[YesBut-v2] When ‘YES’ Meets ‘BUT’: Can AI Comprehend Contradictory Humor Through Comparative Reasoning?

Tuo Liang*¹,
Zhe Hu*², Jing Li², Hao Zhang¹, Yiren Lu¹, Yunlai Zhou¹, Yiran Qiao¹, Disheng Liu¹, Jeirui Peng¹, Jing Ma¹, Yu Yin^{1 ✉}

¹Case Western Reserve University
²The Hong Kong Polytechnic University

^*Indicates Equal Contribution

YESBUT_V1 arXiv Github

YESBUT_v2 Dataset

In previous work, we introduce the YesBut-v1 to examine VLMs' capability in understanding humor, with a specific emphasis on humor derived from contrasting narratives. However, some limitations remain in previous work. In YesBut-v2, we expand the original YESBUT dataset from 349 to 1,262 images to enhance its diversity and robustness. Furthermore, we conduct more comprehensive and fine-grained analyses to better understand model performance. Finally, we propose a simple yet effective pipeline to improve VLMs’ ability to comprehend humor in juxtaposed comics.

Abstract

Understanding humor, especially when it involves complex and contradictory narratives, remains a significant challenge for large vision-language models (VLMs). This limitation hinders AI’s ability to engage in human-like reasoning and cultural expression. In this paper, we investigate this challenge through an in-depth analysis of comics that juxtapose panels to create humor through contradictions. We introduce the YESBUT, a novel benchmark with 1,262 comic images from diverse multilingual and multicultural contexts, featuring comprehensive annotations that capture various aspects of narrative understanding. Using this benchmark, we systematically evaluate a wide range of VLMs through four complementary tasks spanning from surface content comprehension to deep narrative reasoning. Our extensive experiments reveal that even the most advanced models significantly underperform compared to humans, with common failures in visual perception, key element identification, and hallucinations. We further investigate text-based training strategies and social knowledge augmentation methods to enhance model performance. Our findings not only highlight critical weaknesses in VLMs’ understanding of cultural and creative expressions but also provide pathways toward developing context-aware models capable of deeper narrative reasoning.

YesBut Dataset Overview

Our benchmark consists of YesBut comics featuring contradictory narratives. Specifically, each sample includes:
(1) a two-panel comic that contains a contradictory narrative;
(2) a literal description of the comic narratives;
(3) an explanation that illustrates the contradiction within the narrative;
(4) the underlying symbolism or message conveyed by the comic;
(5) a title of the comic;
(6) additional features, including social knowledge and linguistic context necessary for interpreting the comic.
Based on these components, we construct various tasks and analysis for comic understanding.

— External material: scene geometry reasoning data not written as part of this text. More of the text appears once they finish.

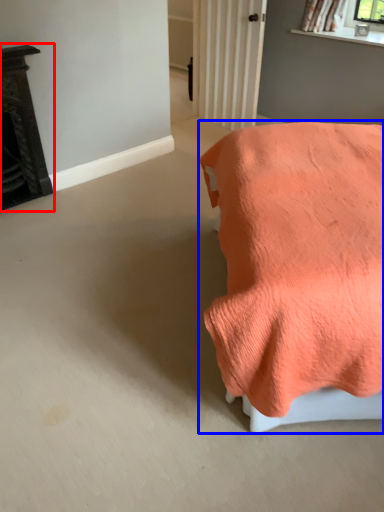 Question: Which object is closer to the camera taking this photo, furniture (highlighted by a red box) or furniture (highlighted by a blue box)?

Choices:
 (A) furniture
 (B) furniture

Answer: (B) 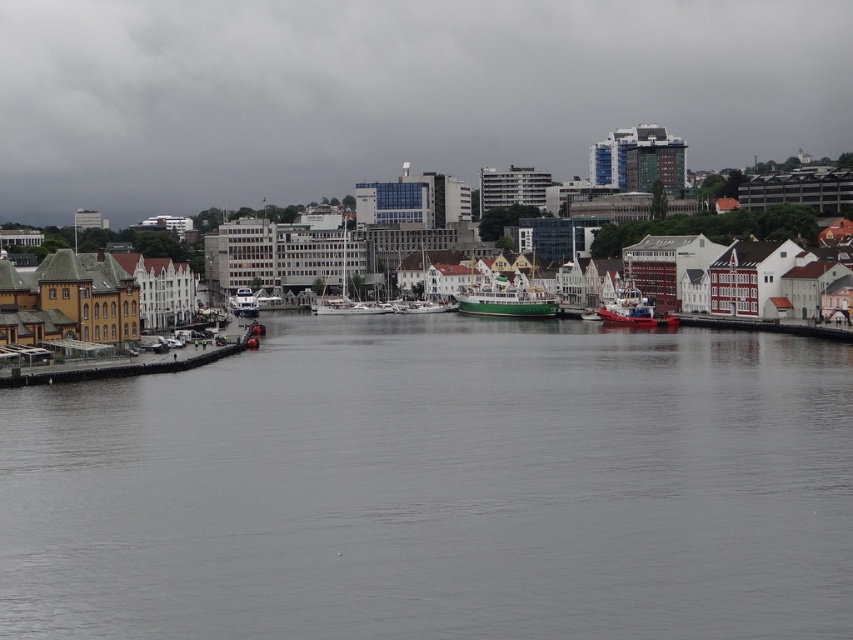 Question: Is green matte boat at center to the left of white glossy sailboat at center from the viewer's perspective?

Choices:
 (A) no
 (B) yes

Answer: (A)

Question: Is green matte boat at center positioned at the back of white glossy boat at center-left?

Choices:
 (A) yes
 (B) no

Answer: (B)

Question: Which object is positioned farthest from the green matte boat at center?

Choices:
 (A) gray water at center
 (B) white matte boat at center

Answer: (A)

Question: Which object is positioned farthest from the green matte boat at center?

Choices:
 (A) gray water at center
 (B) white glossy boat at center-left
 (C) red matte boat at right

Answer: (A)

Question: Which of the following is the closest to the observer?

Choices:
 (A) (598, 44)
 (B) (467, 298)
 (C) (469, 456)

Answer: (C)

Question: Can you confirm if green matte boat at center is positioned to the left of white glossy sailboat at center?

Choices:
 (A) no
 (B) yes

Answer: (A) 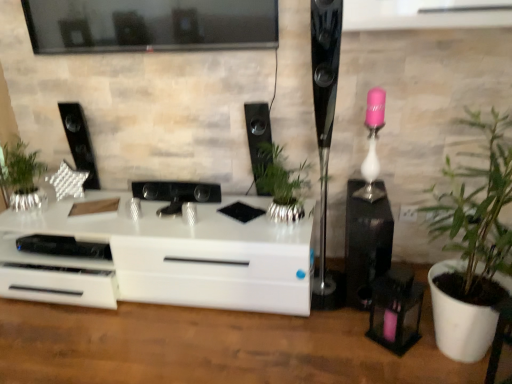 Identify the location of free space in front of black glossy speaker at right, which ranks as the 4th speaker in left-to-right order. The height and width of the screenshot is (384, 512). (361, 339).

Dataset Statistics and Attribute Distribution

Our dataset consists of 1,262 comics, each accompanied by high-quality annotations. A statistical breakdown of annotated components, including their quantity and length, is presented in the right table.

Component		#Num	Avg. Len.
Image		1,262	-
Literal Description		1,262	134
Explicit Contradiction		1,262	33
Underlying Symbolism		5,048	26
Title		5,048	6
Additional Features	Social Knowledge	3,407	97
Additional Features	Linguistic Context	1,262	1

In addition to the basic dataset text length statistics, we conducted a more comprehensive statistics on the content of 1262 images, including Linguistic context (left), Social Knowledge (middle) and Humor Categories (right).

Data Construction Pipeline

For each comic, we annotate the corresponding literal description, contradiction explanation, underlying philosophy and comic title. The annotation process consists of two key stages: a human-AI collaborative annotation stage followed by a quality check and cross-verification stage. Gold-standard annotations are primarily obtained through human annotators. ('Pos' and 'Neg' in figure represent the positive and negative options, respectively.)

Evaluating Large Models' Understanding of Humor in Juxtaposition: Task Designs from Our Paper

We aim to evaluate the capabilities of recent large (visual) language models in understanding humor through contradictions. This is challenging because it requires both social reasoning about human events and comparative reasoning about the narratives, going beyond the literal understanding of the comic. We design a series of tasks that require different levels of narrative understanding and reasoning abilities to evaluate the models’ performance in reading comics.

Knowledge Augmentation Analysis

← Here is an example of a comic that requires social knowledge to be fully understood. Comprehending the comic not only demands the model's reasoning ability, but also a comprehensive understanding of social events and human behavioral norms. We conduct experiments by enriching the model’s input prompts with an notated social knowledge tailored to each comic’s specific context. As shown in the figure below, incorporating this annotated social knowledge leads to significantly better performance compared to using only the image as input.

↓

Model Finetuning for Deep Reasoning Tasks

Data Generation and Finetuning:

i.e.,

Navigating VLM Failures: Lessons and Future Pathways

Visual Perception Error: The model incorrectly identify the image elements.
=> These perceptual errors cascade into subsequent reasoning processes, establishing flawed premises that undermine higher-level understanding
Key Element Omission: Models fail to recognize or acknowledge significant visual elements present in the comic.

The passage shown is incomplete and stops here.